As the Senate readied to pass its version of the transportation and infrastructure bill in early August, the liberal magazine Washington Monthly published an article titled, “Amtrak Joe vs. the Modern Robber Barons.”
The Senate was about to authorize $66 billion in funds for rail projects, with much of that money going to Amtrak. However, author Phillip Longman, a fellow at the Open Markets Institute, argued that unless President Joe Biden “takes on the financiers” of rail, “merely maintaining Amtrak service — let alone expanding it — will become ridiculously expensive.”
Similar to many solutions from OMI scholars, Longman proposed to regulate the railroads by “once again treating railroads as public utilities,” or even opting for more robust measures involving the “nationalization” of rail and railroads.
Longman said that the law used to treat railroads “as quasi-public utilities, subject to strict price regulation and the principle known as ‘common carriage,’ which prohibited them from turning away some customers or classes of business while favoring others,” and that this setup persisted “until the end of the 1970s.”
He painted a picture of private freight rail today of constantly being hollowed out by Wall Street financiers and chasing profits at the expense of capacity and customer service.
Longman also told several stories of the intense wrangling that often takes place between the private freight rail companies that own the majority of the tracks that Amtrak runs on and Amtrak, which rents those tracks. Freight rail is known for driving a tough bargain for the use of its privately maintained infrastructure.
Marc Scribner, a transportation policy analyst with the Reason Foundation, told the Washington Examiner that Longman’s whole way of sizing up the problem is off-base.
“It’s quite impressive for someone to get the history and practice of railroading, rail economics, and rail regulation so wrong. It’s also quite ironic that someone from a supposedly anti-monopoly organization is calling for restoring the pre-1980 rail cartel that harmed shippers and consumers for generations and ultimately nearly wiped out the entire industry in the U.S. by the 1970s because it couldn’t adapt to new economic conditions,” Scribner said.
Scribner characterized Longman’s analysis as “fringe revisionism” and said the “expert consensus in academia and railroad policymakers in peer countries” is that “America’s private freight rail system went from near-death to the envy of the world in the decades that followed partial deregulation.”
“Attempting to turn that into a negative story would require readers to ignore the massive declines in rates charged to rail customers, improvements in service quality, and ongoing private investment observed in real data from the real world,” Scribner added.
Ted Greener is vice president of public affairs for the Association of American Railroads, which has both private freight companies and Amtrak as members.
“Railroads fight for business in a competitive freight market. They work to serve customers reliably and safely and are often growing business in key areas, including ‘intermodal’ movements most closely tied to consumer goods.
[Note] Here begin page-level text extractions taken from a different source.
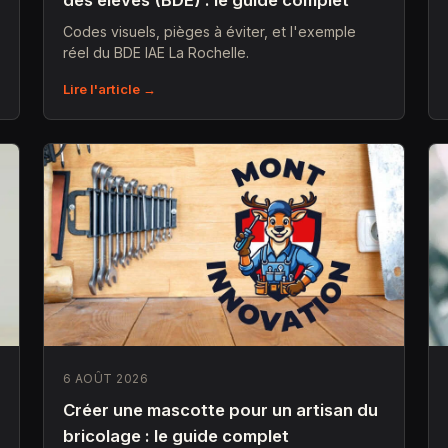
des élèves (BDE) : le guide complet
Codes visuels, pièges à éviter, et l'exemple
réel du BDE IAE La Rochelle.
Lire l'article →
6 AOÛT 2026
Créer une mascotte pour un artisan du
bricolage : le guide complet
Any notion that railroads today are ‘robber barons’ of yesteryear is pure fantasy — a rhetorical tactic to try and implement a vision whereby they are regulated as utilities versus private businesses. Of course, history shows that is an awful idea,” he told the Washington Examiner.
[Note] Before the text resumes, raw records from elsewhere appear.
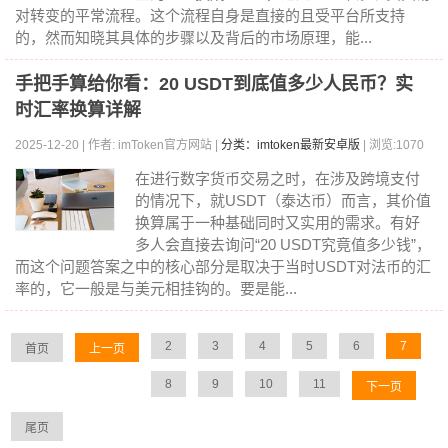
对转变的平常流程。这个流程自身是直接的且受平台所支持
的，然而知晓其具体的步骤以及背后的市场原理，能...
手把手算给你看：20 USDT到底值多少人民币？实
时汇率换算详解
2025-12-20 | 作者: imToken官方网站 |
分类：imtoken最新安卓版
| 浏览:1070
在进行数字货币交易之时，在涉及跨境支付
的情况下，就USDT（泰达币）而言，其价值
换算属于一种基础同时又实用的需求。有好
多人会直接去询问“20 USDT究竟值多少钱”，
而这个问题答案之中的核心部分是取决于当时USDT对法币的汇
率的，它一般是与美元相挂钩的。要是能...
2
3
4
5
6
7
首页
上一页
8
9
10
11
下一页
尾页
He also pushed back at the idea that rail is being hollowed out for short-term gain and trumpeted the fact that private freight rail did not ask for or receive a bailout during the pandemic.
“Freight railroads have consistently invested some $25 billion in recent years despite fluctuations in rail traffic. Research from Northwestern University just this year shows that the industry, which didn’t seek nor receive federal bailout money amid the COVID pandemic, performed admirably in that period, attracting and growing many new lines of business. All the while, they’ve improved efficiency in the interest customers and the overall economy,” Greener said.